Get professional assignment help cheaply
Are you busy and do not have time to handle your assignment? Are you scared that your paper will not make the grade? Do you have responsibilities that may hinder you from turning in your assignment on time? Are you tired and can barely handle your assignment? Are your grades inconsistent?
Whichever your reason may is, it is valid! You can get professional academic help from our service at affordable rates. We have a team of professional academic writers who can handle all your assignments.
Our essay writers are graduates with diplomas, bachelor, masters, Ph.D., and doctorate degrees in various subjects. The minimum requirement to be an essay writer with our essay writing service is to have a college diploma. When assigning your order, we match the paper subject with the area of specialization of the writer.
Why choose our academic writing service?
Plagiarism free papers
Timely delivery
Any deadline
Skilled, Experienced Native English Writers
Subject-relevant academic writer
Adherence to paper instructions
Ability to tackle bulk assignments
Reasonable prices
24/7 Customer Support
Get superb grades consistently
Get Professional Assignment Help Cheaply
Are you busy and do not have time to handle your assignment? Are you scared that your paper will not make the grade? Do you have responsibilities that may hinder you from turning in your assignment on time? Are you tired and can barely handle your assignment? Are your grades inconsistent?
Whichever your reason may is, it is valid! You can get professional academic help from our service at affordable rates. We have a team of professional academic writers who can handle all your assignments.

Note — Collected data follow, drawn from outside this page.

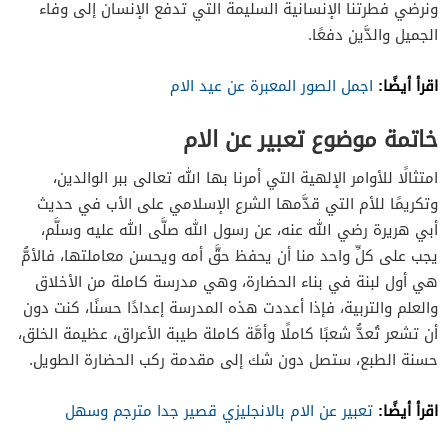
ونرضي فطرتنا الإنسانية السليمة التي تدفع الإنسان إلى وفاء
الجميل والدَّين دفعًا.
اقرأ أيضًا:
اجمل الصور المعبرة عن عيد الام
خاتمة موضوع تعبير عن الام
امتثالًا للأوامر الإلهية التي أمرنا بها الله تعالى ببر الوالدين،
وتكريمًا للأم التي قدَّمها الشرع الإسلامي على الأب في حديث
أبي هريرة رضي الله عنه، عن رسول الله صلَّى الله عليه وسلَّم،
يجب على كلِّ واحد منا أن يحفظ حقَّ أمه ويحسن معاملتها، فالأمُّ
هي أول لبنة في بناء الحضارة، وهي مدرسة كاملة من الأخلاق
والعلم والتربية، فإذا أعددت هذه المدرسة إعدادًا حسنًا، كنت دون
أن تشعر تُعدُّ شعبًا كاملًا وأمَّة كاملة طيبة الأعراق، عظيمة الخلق،
حسنة الطبع، ستصل دون شك إلى مقدمة ركب الحضارة الطويل.
اقرأ أيضًا:
تعبير عن الام بالانجليزي قصير جدا مترجم وسهل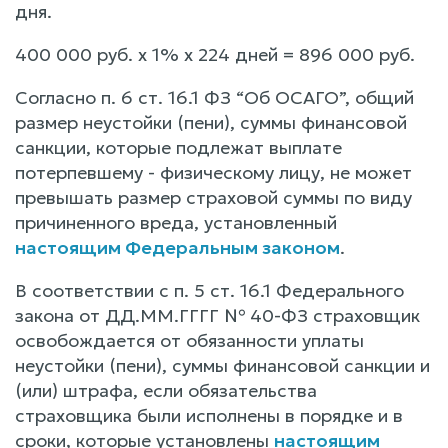
дня.
400 000 руб. х 1% х 224 дней = 896 000 руб.
Согласно п. 6 ст. 16.1 ФЗ “Об ОСАГО”, общий
размер неустойки (пени), суммы финансовой
санкции, которые подлежат выплате
потерпевшему - физическому лицу, не может
превышать размер страховой суммы по виду
причиненного вреда, установленный
настоящим Федеральным законом
.
В соответствии с п. 5 ст. 16.1 Федерального
закона от ДД.ММ.ГГГГ № 40-ФЗ страховщик
освобождается от обязанности уплаты
неустойки (пени), суммы финансовой санкции и
(или) штрафа, если обязательства
страховщика были исполнены в порядке и в
сроки, которые установлены
настоящим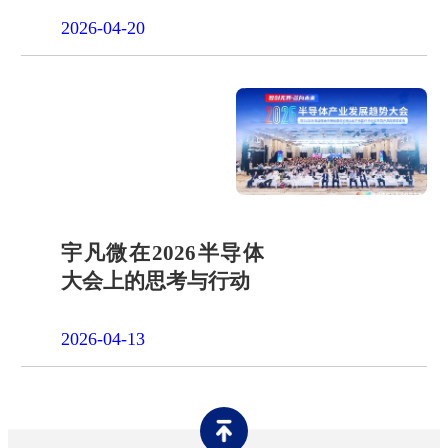
2026-04-20
宇凡微在2026半导体
大会上的思考与行动
2026-04-13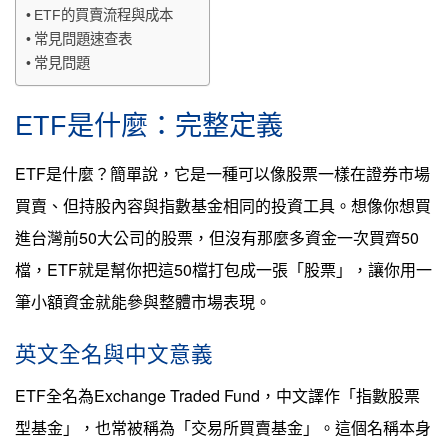
ETF的買賣流程與成本
常見問題速查表
常見問題
ETF是什麼：完整定義
ETF是什麼？簡單說，它是一種可以像股票一樣在證券市場
買賣、但持股內容與指數基金相同的投資工具。想像你想買
進台灣前50大公司的股票，但沒有那麼多資金一次買齊50
檔，ETF就是幫你把這50檔打包成一張「股票」，讓你用一
筆小額資金就能參與整體市場表現。
英文全名與中文意義
ETF全名為Exchange Traded Fund，中文譯作「指數股票
型基金」，也常被稱為「交易所買賣基金」。這個名稱本身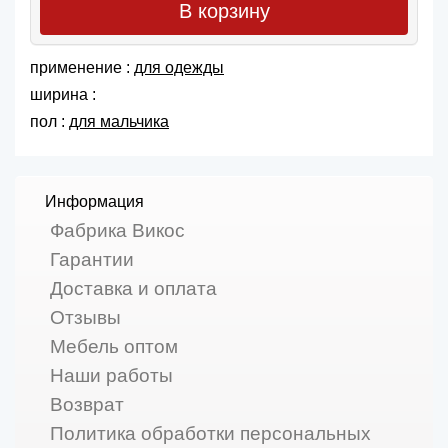
В корзину
применение :
для одежды
ширина :
пол :
для мальчика
Информация
Фабрика Викос
Гарантии
Доставка и оплата
Отзывы
Мебель оптом
Наши работы
Возврат
Политика обработки персональных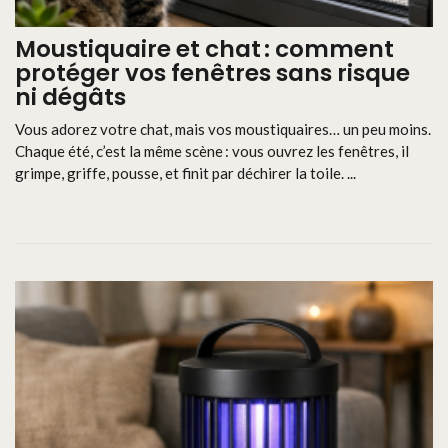
Moustiquaire et chat : comment
protéger vos fenêtres sans risque
ni dégâts
Vous adorez votre chat, mais vos moustiquaires… un peu moins.
Chaque été, c’est la même scène : vous ouvrez les fenêtres, il
grimpe, griffe, pousse, et finit par déchirer la toile. ...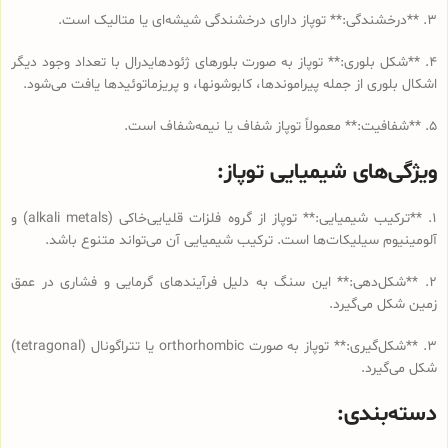
3. **درخشندگی:** توپاز دارای درخشندگی شیشه‌ای یا متالیک است.
4. **شکل بلوری:** توپاز به صورت بلورهای ژئودهایدرال با تعداد وجود دیگر
اشکال بلوری از جمله پیراموندها، کابوشونها، و پریزماتوئیدها یافت می‌شود.
5. **شفافیت:** معمولاً توپاز شفاف یا نیمه‌شفاف است.
ویژگی‌های شیمیایی توپاز:
1. **ترکیب شیمیایی:** توپاز از گروه فلزات قلیایی‌خاکی (alkali metals) و
آلومینیوم سیلیکات‌ها است. ترکیب شیمیایی آن می‌تواند متنوع باشد.
2. **شکل‌دهی:** این سنگ به دلیل فرآیندهای گرمایی و فشاری در عمق
زمین شکل می‌گیرد.
3. **شکل‌گیری:** توپاز به صورت orthorhombic یا تتراگونال (tetragonal)
شکل می‌گیرد.
دسته‌بندی: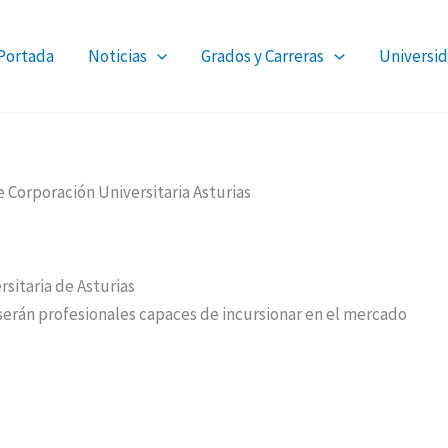
Portada
Noticias
Grados y Carreras
Universid
 Corporación Universitaria Asturias
sitaria de Asturias
serán profesionales capaces de incursionar en el mercado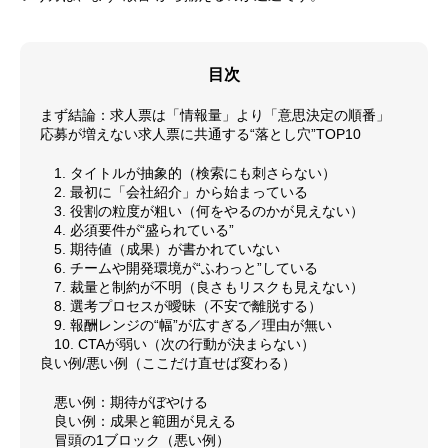
目次
まず結論：求人票は「情報量」より「意思決定の順番」
応募が増えない求人票に共通する“落とし穴”TOP10
1. タイトルが抽象的（検索にも刺さらない）
2. 最初に「会社紹介」から始まっている
3. 役割の粒度が粗い（何をやるのかが見えない）
4. 必須要件が“盛られている”
5. 期待値（成果）が書かれていない
6. チームや開発環境が“ふわっと”している
7. 裁量と制約が不明（良さもリスクも見えない）
8. 選考プロセスが曖昧（不安で離脱する）
9. 報酬レンジの“幅”が広すぎる／理由が無い
10. CTAが弱い（次の行動が決まらない）
良い例/悪い例（ここだけ直せば変わる）
悪い例：期待がぼやける
良い例：成果と範囲が見える
冒頭の1ブロック（悪い例）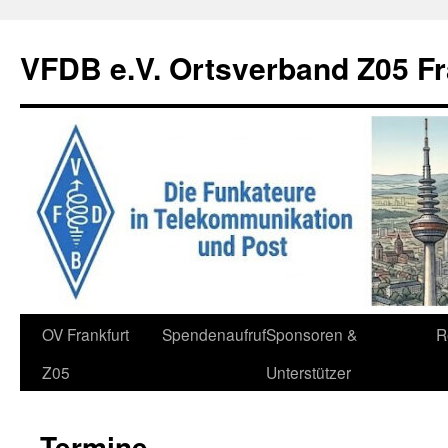
Zum
Inhalt
VFDB e.V. Ortsverband Z05 Fr
springen
OV Frankfurt
Spendenaufruf
Sponsoren &
R
Z05
Unterstützer
Termine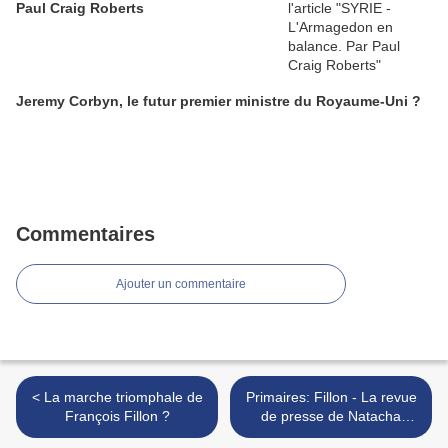
Paul Craig Roberts
Jeremy Corbyn, le futur premier ministre du Royaume-Uni ?
Commentaires
Ajouter un commentaire
< La marche triomphale de
Primaires: Fillon - La revue
François Fillon ?
de presse de Natacha
POLONY >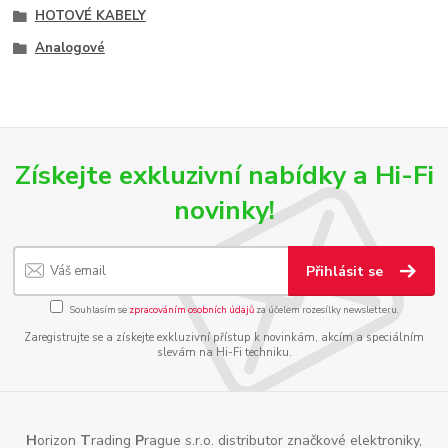
HOTOVÉ KABELY
Analogové
Získejte exkluzivní nabídky a Hi-Fi
novinky!
Přihlásit se
Souhlasím se
zpracováním osobních údajů
za účelem rozesílky newsletteru.
Zaregistrujte se a získejte exkluzivní přístup k novinkám, akcím a speciálním
slevám na Hi-Fi techniku.
H
orizon
T
rading
P
rague s.r.o. distributor značkové elektroniky,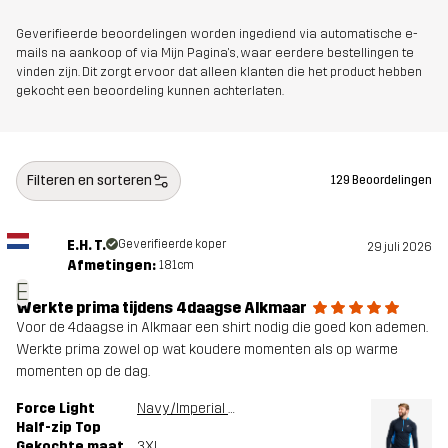
Geverifieerde beoordelingen worden ingediend via automatische e-
mails na aankoop of via Mijn Pagina's, waar eerdere bestellingen te
vinden zijn. Dit zorgt ervoor dat alleen klanten die het product hebben
gekocht een beoordeling kunnen achterlaten.
Filteren en sorteren
129 Beoordelingen
E.H. T.
Geverifieerde koper
29 juli 2026
Afmetingen:
181cm
E
Werkte prima tijdens 4daagse Alkmaar
Voor de 4daagse in Alkmaar een shirt nodig die goed kon ademen.
Werkte prima zowel op wat koudere momenten als op warme
momenten op de dag.
Force Light
Navy/Imperial Blue
Half-zip Top
Gekochte maat
3XL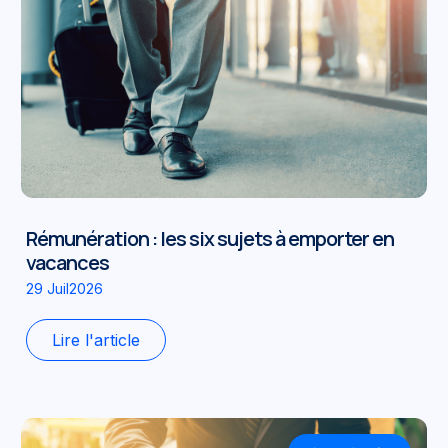
Rémunération : les six sujets à emporter en
vacances
29 Juil2026
Lire l'article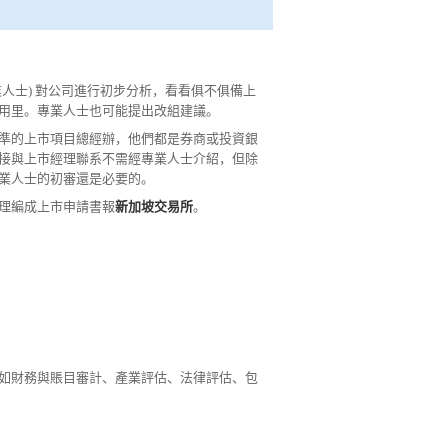
人士) 對公司進行初步分析，看看俱不俱備上
用里。專業人士也可能提出改組建議。
準的上市項目總經辦，他們都是券商或投資銀
接與上市經理聯系不需經專業人士介紹，但除
業人士的初審還是必要的。
理編成上市申請書報
新加坡交易所
。
；
如財務與賬目審計、產業評估、法律評估、包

Our essay writers are graduates with diplomas, bachelor’s, masters, Ph.D., and doctorate degrees in various subjects. The minimum requirement to be an essay writer with our essay writing service is to have a college diploma. When assigning your order, we match the paper subject with the area of specialization of the writer.
Why Choose Our Academic Writing Service?
Plagiarism free papers
Timely delivery
Any deadline
Skilled, Experienced Native English Writers
Subject-relevant academic writer
Adherence to paper instructions
Ability to tackle bulk assignments
Reasonable prices
24/7 Customer Support
Get superb grades consistently
How It Works
1. Place an order
You fill all the paper instructions in the order form. Make sure you include all the helpful materials so that our academic writers can deliver the perfect paper. It will also help to eliminate unnecessary revisions.
2. Pay for the order
Proceed to pay for the paper so that it can be assigned to one of our expert academic writers. The paper subject is matched with the writer’s area of specialization.
3. Track the progress
You communicate with the writer and know about the progress of the paper. The client can ask the writer for drafts of the paper. The client can upload extra material and include additional instructions from the lecturer. Receive a paper.
4. Download the paper
The paper is sent to your email and uploaded to your personal account. You also get a plagiarism report attached to your paper.
PLACE THIS ORDER OR A SIMILAR ORDER WITH Essay fount TODAY AND GET AN AMAZING DISCOUNT
The post Assignment on engineering paper appeared first on Essay fount.
What Students Are Saying About Us
.......... Customer ID: 12*** | Rating: ⭐⭐⭐⭐⭐"Honestly, I was afraid to send my paper to you, but you proved you are a trustworthy service. My essay was done in less than a day, and I received a brilliant piece. I didn’t even believe it was my essay at first 🙂 Great job, thank you!"
.......... Customer ID: 11***| Rating: ⭐⭐⭐⭐⭐
"This company is the best there is. They saved me so many times, I cannot even keep count. Now I recommend it to all my friends, and none of them have complained about it. The writers here are excellent."
"Order a custom Paper on Similar Assignment at essayfount.com! No Plagiarism! Enjoy 20% Discount!"